Another feature is a Community Tree made of 1,400 lobster traps - which you can buy a ticket to win! Porcupine considered buying a ticket, but couldn't figure out a way to utilize the trapswhen he doesn't even have a boat...
The nicest thing about staying in a fine hostelry is little luxuries, like premium television channels that you are too cheap to spring for at home. Porcupine was watching TCM last Saturday night; they ran 'The Best Years of Our Lives' which Porcupine hadn't seen in years.
The film tells of the readjustment of three WW II vets, and is one of the best films ever made about this difficult reentry. It was an unusual film in 1946 that showed veterans having nightmares, crying, and drinking too much.

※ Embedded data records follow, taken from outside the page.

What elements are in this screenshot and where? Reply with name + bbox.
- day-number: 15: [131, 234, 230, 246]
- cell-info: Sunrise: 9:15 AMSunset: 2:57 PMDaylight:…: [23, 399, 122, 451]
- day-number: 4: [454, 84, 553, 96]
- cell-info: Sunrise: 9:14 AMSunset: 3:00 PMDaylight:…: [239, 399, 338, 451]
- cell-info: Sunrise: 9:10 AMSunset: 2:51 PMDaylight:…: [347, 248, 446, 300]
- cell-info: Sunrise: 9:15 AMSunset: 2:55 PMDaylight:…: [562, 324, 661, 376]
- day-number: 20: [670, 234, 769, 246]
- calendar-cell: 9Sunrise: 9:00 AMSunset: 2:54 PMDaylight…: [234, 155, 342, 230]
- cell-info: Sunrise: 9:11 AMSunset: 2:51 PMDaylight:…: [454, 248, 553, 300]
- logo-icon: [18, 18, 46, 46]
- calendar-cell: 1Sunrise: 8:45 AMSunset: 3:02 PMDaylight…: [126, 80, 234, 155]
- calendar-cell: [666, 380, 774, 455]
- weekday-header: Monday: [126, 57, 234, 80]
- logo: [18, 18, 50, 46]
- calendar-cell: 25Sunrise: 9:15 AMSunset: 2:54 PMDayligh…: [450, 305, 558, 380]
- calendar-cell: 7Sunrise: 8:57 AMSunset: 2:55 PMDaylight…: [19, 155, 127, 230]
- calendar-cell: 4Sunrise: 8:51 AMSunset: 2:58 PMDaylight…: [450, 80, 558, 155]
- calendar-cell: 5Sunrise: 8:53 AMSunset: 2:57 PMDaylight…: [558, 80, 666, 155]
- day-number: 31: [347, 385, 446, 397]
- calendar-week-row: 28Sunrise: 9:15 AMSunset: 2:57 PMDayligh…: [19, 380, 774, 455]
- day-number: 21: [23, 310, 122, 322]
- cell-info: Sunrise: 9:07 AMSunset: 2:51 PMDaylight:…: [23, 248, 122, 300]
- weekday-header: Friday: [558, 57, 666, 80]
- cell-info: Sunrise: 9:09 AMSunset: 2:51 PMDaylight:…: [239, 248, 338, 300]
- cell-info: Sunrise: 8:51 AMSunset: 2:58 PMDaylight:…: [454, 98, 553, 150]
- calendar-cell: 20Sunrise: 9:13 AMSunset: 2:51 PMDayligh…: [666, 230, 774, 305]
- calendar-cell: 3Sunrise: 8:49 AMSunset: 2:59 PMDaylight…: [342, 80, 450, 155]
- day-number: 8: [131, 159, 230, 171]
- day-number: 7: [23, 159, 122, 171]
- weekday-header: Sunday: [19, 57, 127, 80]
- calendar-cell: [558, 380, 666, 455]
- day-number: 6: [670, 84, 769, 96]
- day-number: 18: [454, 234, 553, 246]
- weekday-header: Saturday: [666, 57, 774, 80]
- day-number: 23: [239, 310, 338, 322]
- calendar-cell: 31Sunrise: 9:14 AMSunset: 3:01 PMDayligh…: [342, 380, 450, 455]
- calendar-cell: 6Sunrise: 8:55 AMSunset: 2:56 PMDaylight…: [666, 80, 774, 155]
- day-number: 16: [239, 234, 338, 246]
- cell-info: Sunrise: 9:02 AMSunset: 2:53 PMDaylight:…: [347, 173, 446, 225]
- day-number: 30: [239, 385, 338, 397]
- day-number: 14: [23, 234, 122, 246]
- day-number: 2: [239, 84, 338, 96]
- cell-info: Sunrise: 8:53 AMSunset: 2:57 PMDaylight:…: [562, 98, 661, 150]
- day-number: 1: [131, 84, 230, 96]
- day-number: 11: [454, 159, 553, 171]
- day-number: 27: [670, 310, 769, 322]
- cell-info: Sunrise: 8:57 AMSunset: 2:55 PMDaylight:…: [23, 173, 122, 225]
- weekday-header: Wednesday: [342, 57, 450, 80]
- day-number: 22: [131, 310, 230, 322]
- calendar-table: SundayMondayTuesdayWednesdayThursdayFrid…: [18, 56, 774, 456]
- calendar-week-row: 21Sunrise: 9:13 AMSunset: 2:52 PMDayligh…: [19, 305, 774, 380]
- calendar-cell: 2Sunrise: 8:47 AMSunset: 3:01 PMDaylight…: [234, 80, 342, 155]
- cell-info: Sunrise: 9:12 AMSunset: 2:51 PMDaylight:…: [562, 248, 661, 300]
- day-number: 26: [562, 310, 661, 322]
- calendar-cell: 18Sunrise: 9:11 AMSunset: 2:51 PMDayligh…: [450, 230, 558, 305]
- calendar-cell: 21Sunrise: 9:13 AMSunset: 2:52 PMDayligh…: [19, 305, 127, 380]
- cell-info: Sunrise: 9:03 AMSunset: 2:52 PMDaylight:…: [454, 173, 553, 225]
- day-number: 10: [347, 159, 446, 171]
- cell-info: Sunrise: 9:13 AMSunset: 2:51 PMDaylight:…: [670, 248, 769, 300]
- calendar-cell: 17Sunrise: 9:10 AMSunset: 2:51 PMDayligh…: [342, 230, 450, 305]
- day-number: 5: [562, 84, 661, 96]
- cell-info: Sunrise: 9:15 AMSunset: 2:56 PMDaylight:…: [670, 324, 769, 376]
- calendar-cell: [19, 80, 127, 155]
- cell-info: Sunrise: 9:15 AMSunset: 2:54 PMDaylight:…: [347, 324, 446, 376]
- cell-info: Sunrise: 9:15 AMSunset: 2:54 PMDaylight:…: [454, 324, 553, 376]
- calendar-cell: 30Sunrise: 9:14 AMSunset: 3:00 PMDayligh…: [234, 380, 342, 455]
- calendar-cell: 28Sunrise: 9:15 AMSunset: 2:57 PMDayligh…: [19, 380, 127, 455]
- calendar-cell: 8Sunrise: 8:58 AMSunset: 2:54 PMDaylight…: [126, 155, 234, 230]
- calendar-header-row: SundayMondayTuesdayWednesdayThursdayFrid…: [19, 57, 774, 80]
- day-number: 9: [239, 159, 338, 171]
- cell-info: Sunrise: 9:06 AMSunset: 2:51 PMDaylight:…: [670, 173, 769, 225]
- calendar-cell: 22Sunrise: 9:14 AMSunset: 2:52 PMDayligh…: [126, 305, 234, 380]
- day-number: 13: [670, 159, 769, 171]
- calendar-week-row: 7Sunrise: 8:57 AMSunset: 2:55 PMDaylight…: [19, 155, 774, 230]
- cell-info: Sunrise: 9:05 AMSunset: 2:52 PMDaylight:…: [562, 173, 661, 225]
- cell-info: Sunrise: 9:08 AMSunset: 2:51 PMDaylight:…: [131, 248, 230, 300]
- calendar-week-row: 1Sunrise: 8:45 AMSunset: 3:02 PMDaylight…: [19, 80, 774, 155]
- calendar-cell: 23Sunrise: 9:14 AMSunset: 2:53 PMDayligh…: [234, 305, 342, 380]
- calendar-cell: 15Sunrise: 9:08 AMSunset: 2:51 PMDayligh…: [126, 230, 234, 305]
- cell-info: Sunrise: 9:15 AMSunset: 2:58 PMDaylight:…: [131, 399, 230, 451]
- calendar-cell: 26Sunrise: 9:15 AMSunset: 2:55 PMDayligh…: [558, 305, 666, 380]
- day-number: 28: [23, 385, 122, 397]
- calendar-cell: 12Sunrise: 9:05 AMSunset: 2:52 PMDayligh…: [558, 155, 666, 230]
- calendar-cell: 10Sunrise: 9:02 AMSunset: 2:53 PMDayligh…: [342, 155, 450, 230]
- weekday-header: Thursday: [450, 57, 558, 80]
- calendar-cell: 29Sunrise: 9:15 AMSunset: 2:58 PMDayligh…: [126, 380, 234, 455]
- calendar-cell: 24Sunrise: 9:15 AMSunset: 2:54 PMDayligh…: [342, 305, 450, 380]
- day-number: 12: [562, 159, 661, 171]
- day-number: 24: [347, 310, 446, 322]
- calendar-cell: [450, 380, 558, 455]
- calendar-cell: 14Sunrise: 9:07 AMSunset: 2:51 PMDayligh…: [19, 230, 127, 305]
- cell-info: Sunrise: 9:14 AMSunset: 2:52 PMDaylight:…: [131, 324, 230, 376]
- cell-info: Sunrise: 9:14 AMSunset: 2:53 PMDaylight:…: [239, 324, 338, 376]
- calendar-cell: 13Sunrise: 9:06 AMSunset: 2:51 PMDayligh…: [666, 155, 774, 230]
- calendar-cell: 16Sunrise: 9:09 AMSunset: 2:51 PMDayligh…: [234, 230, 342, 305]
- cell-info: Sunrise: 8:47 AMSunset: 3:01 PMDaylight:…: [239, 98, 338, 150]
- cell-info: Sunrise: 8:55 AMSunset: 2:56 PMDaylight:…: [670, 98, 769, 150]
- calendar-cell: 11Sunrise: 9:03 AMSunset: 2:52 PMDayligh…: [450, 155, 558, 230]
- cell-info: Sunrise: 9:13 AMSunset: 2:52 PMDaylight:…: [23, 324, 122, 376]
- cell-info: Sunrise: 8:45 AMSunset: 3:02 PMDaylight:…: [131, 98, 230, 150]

Towards the end of the film, Dana Andrews - on the right in the photo (a former Air Force Captain, now poor again and a soda jerk) - is behind a fountain counter waiting on Harold Russell (a young sailor who lost both hands fighting) when a man sitting next to him tells him he's sorry he lost his hands for no reason (the man was reading a paper prediecting another war in Korea). Russell says he lost his hands fighting for his country, and he's proud. Man sneers that he's a dupe, that it was all a plot by the Reds to eliminate the Nazis, and if he would just READ and EDUCATE himself, he'd see that Washington poiticians are corrupt and have fooled him, and his loss is a lie. A fight breaks out, and the paraplegic vet uses his hooks to pluck and American flag lapel pin out of man's suit, and Dana Andrews jumps over counter, slugs him, and walks out of store with his wounded friend. Russell shakes his head - "You HEAR about people like that, that call you a fool and say you did nothing, but you never expect to actually SEE one of them..."

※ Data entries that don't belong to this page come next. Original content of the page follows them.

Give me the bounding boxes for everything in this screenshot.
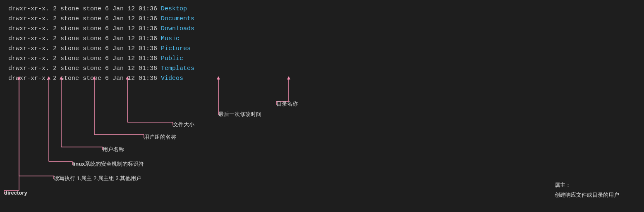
svg-text:最后一次修改时间: 最后一次修改时间 (218, 111, 261, 117)
perm-field: drwxr-xr-x. 2 stone stone 6 Jan 12 01:36 (8, 14, 161, 24)
owner-desc: 创建响应文件或目录的用户 (555, 190, 619, 200)
svg-text:目录名称: 目录名称 (276, 101, 298, 107)
dir-name-field[interactable]: Documents (161, 14, 194, 24)
svg-text:用户组的名称: 用户组的名称 (144, 134, 176, 140)
perm-field: drwxr-xr-x. 2 stone stone 6 Jan 12 01:36 (8, 24, 161, 34)
svg-text:directory: directory (4, 190, 27, 196)
table-row: drwxr-xr-x. 2 stone stone 6 Jan 12 01:36… (8, 34, 636, 44)
svg-text:文件大小: 文件大小 (173, 121, 194, 128)
dir-name-field[interactable]: Pictures (161, 44, 191, 54)
perm-field: drwxr-xr-x. 2 stone stone 6 Jan 12 01:36 (8, 64, 161, 74)
svg-text:linux系统的安全机制的标识符: linux系统的安全机制的标识符 (72, 161, 144, 167)
dir-name-field[interactable]: Videos (161, 74, 183, 84)
svg-text:用户名称: 用户名称 (103, 146, 124, 152)
terminal-output: drwxr-xr-x. 2 stone stone 6 Jan 12 01:36… (0, 0, 644, 88)
perm-field: drwxr-xr-x. 2 stone stone 6 Jan 12 01:36 (8, 34, 161, 44)
table-row: drwxr-xr-x. 2 stone stone 6 Jan 12 01:36… (8, 14, 636, 24)
table-row: drwxr-xr-x. 2 stone stone 6 Jan 12 01:36… (8, 24, 636, 34)
table-row: drwxr-xr-x. 2 stone stone 6 Jan 12 01:36… (8, 74, 636, 84)
right-annotation-box: 属主： 创建响应文件或目录的用户 (555, 180, 619, 200)
table-row: drwxr-xr-x. 2 stone stone 6 Jan 12 01:36… (8, 54, 636, 64)
dir-name-field[interactable]: Desktop (161, 4, 187, 14)
dir-name-field[interactable]: Downloads (161, 24, 194, 34)
owner-title: 属主： (555, 180, 619, 190)
perm-field: drwxr-xr-x. 2 stone stone 6 Jan 12 01:36 (8, 74, 161, 84)
table-row: drwxr-xr-x. 2 stone stone 6 Jan 12 01:36… (8, 4, 636, 14)
table-row: drwxr-xr-x. 2 stone stone 6 Jan 12 01:36… (8, 44, 636, 54)
svg-text:读写执行 1.属主 2.属主组 3.其他用户: 读写执行 1.属主 2.属主组 3.其他用户 (54, 175, 141, 181)
perm-field: drwxr-xr-x. 2 stone stone 6 Jan 12 01:36 (8, 4, 161, 14)
dir-name-field[interactable]: Music (161, 34, 180, 44)
dir-name-field[interactable]: Templates (161, 64, 194, 74)
table-row: drwxr-xr-x. 2 stone stone 6 Jan 12 01:36… (8, 64, 636, 74)
perm-field: drwxr-xr-x. 2 stone stone 6 Jan 12 01:36 (8, 54, 161, 64)
perm-field: drwxr-xr-x. 2 stone stone 6 Jan 12 01:36 (8, 44, 161, 54)
dir-name-field[interactable]: Public (161, 54, 183, 64)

Porcupine was amazed at how timely this was, and was thankful for how brave Sam Goldwyn was to make such a film right after the war. Now, of course, we have George Clooney and Brian DePalma and Michael Mann to make films 'supporting' the troops - like 'Redacted', and 'The Kingdom', and 'Lions for Lambs', and... Porcupine is rather less thankful for their efforts.
Porcupine is especially thankful for all the young men and women who have fought to defend their country. And that the country that they died for and were maimed for is still the greatest country on earth.